What If Electric Cars Were Better?
Electric vehicles are still too expensive and have too many limitations to compete with regular cars, except in a few niche markets. Will that ever change? The answer has everything to do with battery technology. Batteries carrying more charge for a lower price could extend the range of electric cars from today’s 70 miles to hundreds of miles, effectively challenging the internal-combustion motor.
To get there, many experts agree, a major shift in battery technology may be needed. Electric vehicles such as the all-electric Nissan Leaf and the Chevrolet Volt, a plug-in hybrid from GM, rely on larger versions of the lithium-ion batteries that power smart phones, iPads, and ultrathin laptops. Such gadgets are possible only because lithium-ion batteries have twice the energy density of the nickel–metal hydride batteries used in the brick-size mobile phones and other bulky consumer electronics of the 1980s.
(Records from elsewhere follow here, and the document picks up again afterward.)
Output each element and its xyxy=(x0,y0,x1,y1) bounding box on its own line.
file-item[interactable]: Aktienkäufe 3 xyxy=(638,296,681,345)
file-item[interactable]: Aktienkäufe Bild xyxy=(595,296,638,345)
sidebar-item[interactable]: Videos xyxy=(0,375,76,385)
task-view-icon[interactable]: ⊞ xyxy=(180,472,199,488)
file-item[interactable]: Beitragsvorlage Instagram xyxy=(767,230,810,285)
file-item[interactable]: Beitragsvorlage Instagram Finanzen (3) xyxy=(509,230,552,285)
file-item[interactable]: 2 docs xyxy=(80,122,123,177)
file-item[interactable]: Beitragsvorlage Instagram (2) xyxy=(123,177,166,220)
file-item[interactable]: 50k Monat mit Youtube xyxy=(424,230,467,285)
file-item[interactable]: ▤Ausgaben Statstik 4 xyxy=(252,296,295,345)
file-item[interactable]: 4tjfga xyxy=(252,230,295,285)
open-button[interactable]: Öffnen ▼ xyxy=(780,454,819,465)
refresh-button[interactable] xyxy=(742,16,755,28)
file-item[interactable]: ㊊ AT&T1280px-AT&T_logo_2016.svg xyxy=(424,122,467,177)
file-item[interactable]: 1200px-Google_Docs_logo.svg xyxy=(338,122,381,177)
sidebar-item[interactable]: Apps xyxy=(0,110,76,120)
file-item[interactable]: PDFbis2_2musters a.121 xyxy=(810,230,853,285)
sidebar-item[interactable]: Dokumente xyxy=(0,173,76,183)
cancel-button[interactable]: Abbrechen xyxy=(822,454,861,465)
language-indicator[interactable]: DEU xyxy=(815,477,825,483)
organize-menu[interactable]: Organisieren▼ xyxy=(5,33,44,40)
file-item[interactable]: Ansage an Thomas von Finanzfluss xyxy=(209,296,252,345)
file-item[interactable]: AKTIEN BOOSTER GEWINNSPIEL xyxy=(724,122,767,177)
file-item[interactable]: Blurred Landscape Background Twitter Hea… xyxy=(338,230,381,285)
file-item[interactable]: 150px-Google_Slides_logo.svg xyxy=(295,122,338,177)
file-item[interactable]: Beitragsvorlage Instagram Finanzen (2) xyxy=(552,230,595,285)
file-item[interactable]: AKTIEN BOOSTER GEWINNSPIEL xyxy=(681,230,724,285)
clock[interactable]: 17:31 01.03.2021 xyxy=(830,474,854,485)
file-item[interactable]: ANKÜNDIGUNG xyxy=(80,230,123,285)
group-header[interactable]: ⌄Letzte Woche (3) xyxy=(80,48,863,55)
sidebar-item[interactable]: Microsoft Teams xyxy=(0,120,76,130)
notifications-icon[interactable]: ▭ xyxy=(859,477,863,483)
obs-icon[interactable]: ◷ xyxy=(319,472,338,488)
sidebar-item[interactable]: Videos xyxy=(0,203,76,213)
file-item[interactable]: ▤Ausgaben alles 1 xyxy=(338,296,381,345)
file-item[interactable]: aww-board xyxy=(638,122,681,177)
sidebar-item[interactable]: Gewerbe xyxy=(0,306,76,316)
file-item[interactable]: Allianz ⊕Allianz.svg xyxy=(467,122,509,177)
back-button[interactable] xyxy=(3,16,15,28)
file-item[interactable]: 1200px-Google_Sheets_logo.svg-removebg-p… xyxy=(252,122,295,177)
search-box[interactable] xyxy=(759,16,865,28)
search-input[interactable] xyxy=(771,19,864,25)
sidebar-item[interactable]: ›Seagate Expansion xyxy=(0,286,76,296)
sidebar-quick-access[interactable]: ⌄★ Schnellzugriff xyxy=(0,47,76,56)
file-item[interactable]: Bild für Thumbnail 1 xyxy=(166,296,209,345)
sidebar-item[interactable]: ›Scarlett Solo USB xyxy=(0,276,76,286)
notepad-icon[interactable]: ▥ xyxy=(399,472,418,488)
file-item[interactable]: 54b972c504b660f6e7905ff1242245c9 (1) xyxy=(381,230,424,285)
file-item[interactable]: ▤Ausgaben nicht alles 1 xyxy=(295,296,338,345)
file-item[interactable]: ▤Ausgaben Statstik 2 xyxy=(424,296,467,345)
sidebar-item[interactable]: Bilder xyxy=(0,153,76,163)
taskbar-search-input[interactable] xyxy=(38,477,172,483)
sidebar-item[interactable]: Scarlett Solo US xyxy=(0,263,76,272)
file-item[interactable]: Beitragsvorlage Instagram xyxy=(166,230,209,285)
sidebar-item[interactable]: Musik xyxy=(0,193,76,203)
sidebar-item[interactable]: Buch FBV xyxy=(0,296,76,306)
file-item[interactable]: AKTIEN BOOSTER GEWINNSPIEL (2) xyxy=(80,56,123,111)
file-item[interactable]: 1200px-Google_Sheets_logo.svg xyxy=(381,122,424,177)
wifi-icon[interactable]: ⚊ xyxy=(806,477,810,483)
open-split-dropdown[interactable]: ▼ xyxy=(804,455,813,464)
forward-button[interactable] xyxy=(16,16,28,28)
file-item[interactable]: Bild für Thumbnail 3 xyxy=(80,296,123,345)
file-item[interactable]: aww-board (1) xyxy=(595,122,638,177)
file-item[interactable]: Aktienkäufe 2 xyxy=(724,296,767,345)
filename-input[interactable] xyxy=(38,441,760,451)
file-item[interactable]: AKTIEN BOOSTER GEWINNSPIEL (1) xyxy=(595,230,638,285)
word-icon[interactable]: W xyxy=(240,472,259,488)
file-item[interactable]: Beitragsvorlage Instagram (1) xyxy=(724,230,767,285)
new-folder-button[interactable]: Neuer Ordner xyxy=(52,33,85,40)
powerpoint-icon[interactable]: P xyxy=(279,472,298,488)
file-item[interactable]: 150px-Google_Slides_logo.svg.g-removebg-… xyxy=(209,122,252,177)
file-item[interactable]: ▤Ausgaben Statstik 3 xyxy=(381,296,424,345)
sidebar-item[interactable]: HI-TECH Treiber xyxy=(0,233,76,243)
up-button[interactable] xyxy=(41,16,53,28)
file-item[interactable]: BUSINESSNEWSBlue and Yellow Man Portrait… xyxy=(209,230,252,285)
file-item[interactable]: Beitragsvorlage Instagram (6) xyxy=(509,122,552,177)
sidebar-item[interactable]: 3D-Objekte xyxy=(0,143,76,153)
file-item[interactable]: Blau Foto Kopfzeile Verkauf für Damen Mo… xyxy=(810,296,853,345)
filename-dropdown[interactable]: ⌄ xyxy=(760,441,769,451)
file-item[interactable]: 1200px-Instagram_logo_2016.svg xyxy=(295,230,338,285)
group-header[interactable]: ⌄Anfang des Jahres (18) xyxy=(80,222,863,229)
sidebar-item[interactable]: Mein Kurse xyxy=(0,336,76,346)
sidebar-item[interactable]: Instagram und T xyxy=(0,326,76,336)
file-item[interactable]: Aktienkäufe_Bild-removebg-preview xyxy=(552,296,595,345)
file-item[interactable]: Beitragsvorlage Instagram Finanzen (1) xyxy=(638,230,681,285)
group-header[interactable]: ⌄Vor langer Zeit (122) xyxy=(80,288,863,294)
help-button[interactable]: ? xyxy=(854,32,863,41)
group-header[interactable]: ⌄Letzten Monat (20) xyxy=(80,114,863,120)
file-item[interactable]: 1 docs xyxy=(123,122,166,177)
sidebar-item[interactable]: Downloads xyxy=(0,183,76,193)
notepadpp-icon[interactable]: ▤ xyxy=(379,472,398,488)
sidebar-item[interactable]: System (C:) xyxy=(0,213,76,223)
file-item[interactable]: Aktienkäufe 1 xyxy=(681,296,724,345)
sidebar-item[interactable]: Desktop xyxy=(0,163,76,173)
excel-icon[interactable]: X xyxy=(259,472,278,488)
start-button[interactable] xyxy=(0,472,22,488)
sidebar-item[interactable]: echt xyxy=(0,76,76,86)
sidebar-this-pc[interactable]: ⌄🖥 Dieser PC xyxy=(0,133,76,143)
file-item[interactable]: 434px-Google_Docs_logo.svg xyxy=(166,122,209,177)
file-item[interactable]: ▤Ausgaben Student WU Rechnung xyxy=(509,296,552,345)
Using lithium-ion batteries, companies like Nissan, which has sold 20,000 Leafs globally (the car is priced at $33,000 in the U.S.), are predicting that they’ve already hit upon the right mix of vehicle range and sticker price to satisfy many commuters who drive limited distances.
The problem, however, is that despite several decades of optimization, lithium-ion batteries are still expensive and limited in performance, and they will probably not get much better. Assembled battery packs for a vehicle like the Volt cost roughly $10,000 and deliver about 40 miles before an internal-combustion engine kicks in to extend the charge. The battery for the Leaf costs about $15,000 (according to estimates from the Department of Energy) and delivers about 70 miles of driving, depending on various conditions. According to an analysis by the National Academy of Sciences, plug-in hybrid electric vehicles with a 40-mile electric range are “unlikely” to be cost competitive with conventional cars before 2040, assuming gasoline prices of $4 per gallon.
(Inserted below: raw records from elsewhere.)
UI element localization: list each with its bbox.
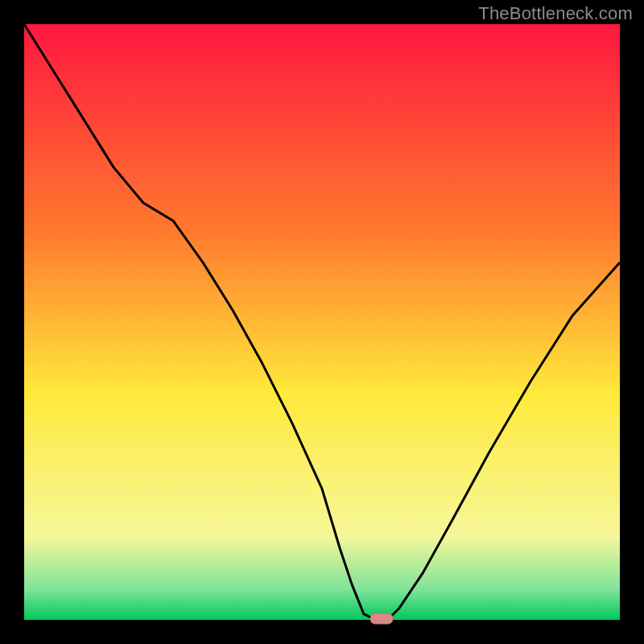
chart-frame: TheBottleneck.com [0,0,644,644]
bottleneck-chart [0,0,644,644]
plot-background [24,24,620,620]
watermark-text: TheBottleneck.com [478,3,633,24]
optimal-marker [370,613,393,624]
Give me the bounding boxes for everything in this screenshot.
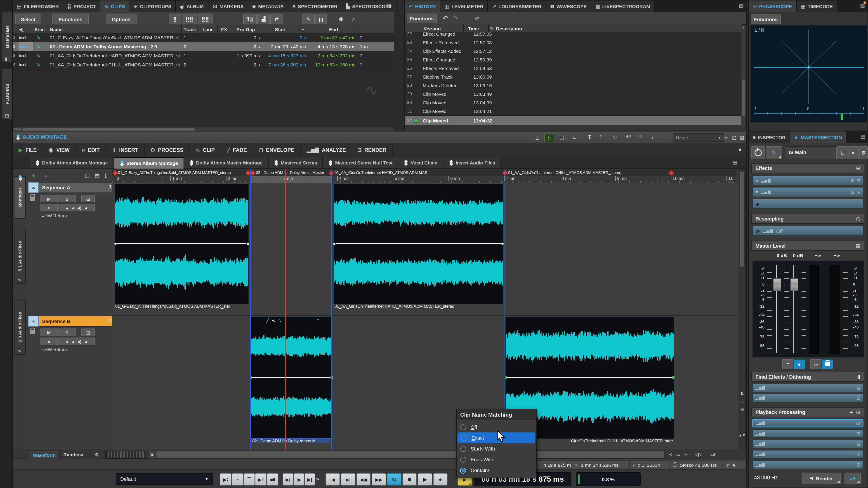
tab-rainbow[interactable]: Rainbow <box>60 450 87 459</box>
history-row[interactable]: 30Clip Moved13:04:09 <box>405 98 742 107</box>
forward-button[interactable]: ▶▶ <box>372 473 386 486</box>
filter-icon[interactable]: ≔ <box>721 133 730 141</box>
track2-lock-icon[interactable] <box>30 330 35 334</box>
doc-tabs-menu-icon[interactable]: ▤ <box>733 160 737 165</box>
rewind-button[interactable]: ◀◀ <box>356 473 371 486</box>
clip-row-4[interactable]: 4 ‖▶▶‖ ∿ 01_AA_GirlsOnTheInternet CHILL_… <box>13 60 394 70</box>
tab-livespectrogram[interactable]: ▨LIVESPECTROGRAM <box>591 0 655 12</box>
menu-envelope[interactable]: ⊓ENVELOPE <box>253 143 301 157</box>
envelope-node[interactable] <box>333 242 336 246</box>
transport-progress-display[interactable]: 0.8 % <box>576 472 641 486</box>
volume-envelope[interactable] <box>505 377 673 378</box>
pre-roll-button[interactable]: ◔ <box>231 473 243 486</box>
track2-lane[interactable]: ╱∿∿ + 02 - Demo ADM for Dolby Atmos M Gi… <box>112 316 737 450</box>
clip-fade-tools-icons[interactable]: ╱∿∿ <box>266 318 285 323</box>
track2-stereo-icon[interactable]: ∞ <box>28 316 39 327</box>
loop-button[interactable]: ↻ <box>387 473 401 486</box>
history-panel-menu-icon[interactable]: ▤ <box>739 3 744 9</box>
go-start-button[interactable]: |◀ <box>326 473 340 486</box>
doc-tab-dolby-atmos-master[interactable]: Dolby Atmos Master Montage <box>184 157 268 168</box>
menu-process[interactable]: ⚙PROCESS <box>145 143 190 157</box>
clip-play-buttons[interactable]: ‖▶▶‖ <box>19 51 33 60</box>
clips-hscrollbar[interactable] <box>13 127 394 131</box>
master-fader-left[interactable] <box>773 278 781 291</box>
tab-levelmeter[interactable]: ▥LEVELMETER <box>440 0 488 12</box>
clip-hard[interactable] <box>334 184 503 304</box>
track2-routing-button[interactable]: ⊟ <box>81 328 95 337</box>
history-row[interactable]: 24Clip Effects Added12:57:12 <box>405 46 742 56</box>
new-montage-icon[interactable]: ▢₊ <box>559 133 568 141</box>
tab-project[interactable]: ⣿PROJECT <box>63 0 100 12</box>
volume-envelope[interactable] <box>250 377 331 378</box>
zoom-factor[interactable]: ⌕x 1: 25314 <box>629 460 675 469</box>
doc-tab-insert-audio-files[interactable]: Insert Audio Files <box>443 157 501 168</box>
montage-hscrollbar[interactable] <box>156 451 664 459</box>
phase-functions-button[interactable]: Functions <box>751 14 781 24</box>
master-gear-button[interactable]: ⚙ <box>859 147 868 159</box>
audio-format[interactable]: ⓘStereo 48 000 Hz <box>669 460 727 469</box>
waveform-view-button[interactable]: ▟ <box>257 14 270 24</box>
channel-link-button[interactable]: ∞ <box>810 359 822 369</box>
doc-tabs-checkbox-icon[interactable]: ☐ <box>723 160 727 165</box>
tab-waveform[interactable]: Waveform <box>29 450 60 459</box>
track-search-icon[interactable]: ⌕ <box>42 172 50 179</box>
resampling-section-header[interactable]: Resampling◷ <box>751 214 864 224</box>
menu-clip[interactable]: ∿CLIP <box>190 143 221 157</box>
reorder-clips-button[interactable]: ⇅▥ <box>243 14 257 24</box>
go-end-button[interactable]: ▶| <box>341 473 355 486</box>
save-icon[interactable]: ↧ <box>585 133 594 141</box>
tab-clipgroups[interactable]: ⊞CLIPGROUPS <box>129 0 176 12</box>
final-effects-section-header[interactable]: Final Effects / Dithering⣿ <box>751 372 864 382</box>
history-row-selected[interactable]: 32Clip Moved13:04:32 <box>405 116 742 125</box>
playback-slot-3[interactable]: ▂▅▇⊡ <box>752 440 864 448</box>
clip-play-buttons[interactable]: ‖▶▶‖ <box>19 60 33 69</box>
track2-solo-button[interactable]: S <box>58 328 76 337</box>
menu-fade[interactable]: ╱FADE <box>221 143 253 157</box>
effect-slot-1[interactable]: ≡▂▅▇S⊡ <box>752 175 864 185</box>
envelope-node[interactable] <box>246 242 250 246</box>
split-tool-icon[interactable]: ⟂ <box>72 172 80 179</box>
tab-clips[interactable]: ∿CLIPS <box>100 0 129 12</box>
clip-plus-icon[interactable]: + <box>317 317 319 322</box>
zoom-wheel[interactable] <box>105 451 147 459</box>
col-end[interactable]: End <box>329 25 347 33</box>
selection-length[interactable]: ∿1 mn 34 s 286 ms <box>571 460 635 469</box>
clip-demo-adm-selected[interactable]: ╱∿∿ + <box>250 317 332 439</box>
clips-select-button[interactable]: Select <box>16 14 41 24</box>
fader1-value[interactable]: 0 dB <box>777 253 787 258</box>
track1-monitor-buttons[interactable]: ●◢◀)◢ <box>58 204 95 212</box>
resampling-slot[interactable]: ≫▂▅▇Off <box>752 226 864 236</box>
history-row[interactable]: 29Clip Moved13:03:49 <box>405 90 742 98</box>
playback-slot-1[interactable]: ▂▅▇⊡ <box>752 419 864 427</box>
track1-lane[interactable]: 01_G-Eazy_AllTheThingsYouSaid_ATMOS ADM … <box>112 183 737 316</box>
clip-geazy[interactable] <box>115 184 249 304</box>
zoom-in-icon[interactable]: ≻ <box>683 451 689 458</box>
history-row[interactable]: 22Effect Changed12:57:05 <box>405 32 742 38</box>
lock-button[interactable] <box>822 359 833 369</box>
open-icon[interactable]: ▱ <box>570 133 579 141</box>
track1-routing-button[interactable]: ⊟ <box>81 195 95 203</box>
envelope-node[interactable] <box>114 242 117 246</box>
edit-filter-button[interactable]: ✎ <box>302 14 315 24</box>
master-bus-field[interactable]: IS Main <box>785 147 841 158</box>
fader-unity-button[interactable]: ● <box>794 359 805 369</box>
track1-solo-button[interactable]: S <box>58 195 76 203</box>
col-description[interactable]: Description <box>496 24 537 32</box>
clips-panel-menu-icon[interactable]: ▤ <box>386 3 391 9</box>
search-icon[interactable]: ⌕ <box>349 15 358 23</box>
view-grid-large-button[interactable]: ⣿⣿ <box>197 14 213 24</box>
col-time[interactable]: Time <box>468 24 486 32</box>
doc-tab-dolby-atmos-album[interactable]: Dolby Atmos Album Montage <box>30 157 114 168</box>
master-power-button[interactable] <box>751 147 765 159</box>
clips-functions-button[interactable]: Functions <box>53 14 89 24</box>
tab-filebrowser[interactable]: ▤FILEBROWSER <box>13 0 63 12</box>
menu-item-starts-with[interactable]: Starts With <box>457 443 536 454</box>
playback-processing-section-header[interactable]: Playback Processing⇥⊡ <box>751 407 864 417</box>
playback-slot-2[interactable]: ▂▅▇⊡ <box>752 429 864 438</box>
col-lane[interactable]: Lane <box>203 25 217 33</box>
track2-monitor-buttons[interactable]: ●◢◀)◢ <box>58 337 95 346</box>
play-region-button[interactable]: ▶| <box>304 473 315 486</box>
volume-envelope[interactable] <box>115 243 248 244</box>
undo-icon[interactable]: ↶ <box>624 133 633 141</box>
menu-file[interactable]: ▶FILE <box>13 143 43 157</box>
Estimates of the cost of assembled lithium-ion battery packs vary widely (see “Will Electric Vehicles Finally Succeed?”). The NAS report put the cost at about $625 to $850 per kilowatt-hour of energy; a Volt-like car requires a battery capacity of 16 kilowatts. But the bottom line is that batteries need to get far cheaper and provide far greater range if electric vehicles are ever to become truly popular.
Whether that’s possible with conventional lithium-ion technology is a matter of debate. Though some involved in battery manufacturing say the technology still has room for improvement, the NAS report, for one, notes that although lithium-ion batteries have been getting far cheaper over the last decade, those reductions seem to be leveling off. It concludes that even under optimistic assumptions, lithium-ion batteries are likely to cost around $360 per kilowatt-hour in 2030.
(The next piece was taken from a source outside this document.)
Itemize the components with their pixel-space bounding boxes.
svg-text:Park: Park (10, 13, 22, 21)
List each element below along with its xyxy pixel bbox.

The U.S. Department of Energy, however, has far more ambitious goals for electric-vehicle batteries, aiming to bring the cost down to $125 per kilowatt-hour by 2020. For that, radical new technologies will probably be necessary. As part of its effort to encourage battery innovation, the DOE’s ARPA-E program has funded 10 projects, most of them involving startup companies, to find “game-changing technologies” that will deliver an electric car with a range of 300 to 500 miles.
The department has put $57 million toward efforts to develop a number of very different technologies, including metal-air, lithium-sulfur, and solid-state batteries. Among the funding recipients is Pellion Technologies, a Cambridge, Massachusetts-based startup working on magnesium-ion batteries that could provide twice the energy density of lithium-ion ones; another ARPA-E-funded startup, Sion Power in Tucson, Arizona, promises a lithium-sulfur battery that has an energy density three times that of conventional lithium-ion batteries and could power electric vehicles for more than 300 miles.
The ARPA-E program is meant to support high-risk projects, so it’s hard to know whether any of the new battery technologies will succeed. But if the DOE meets its ambitious goals, it will truly change the economics of electric cars. Improving the energy density of batteries has already changed how we communicate. Someday it could change how we commute.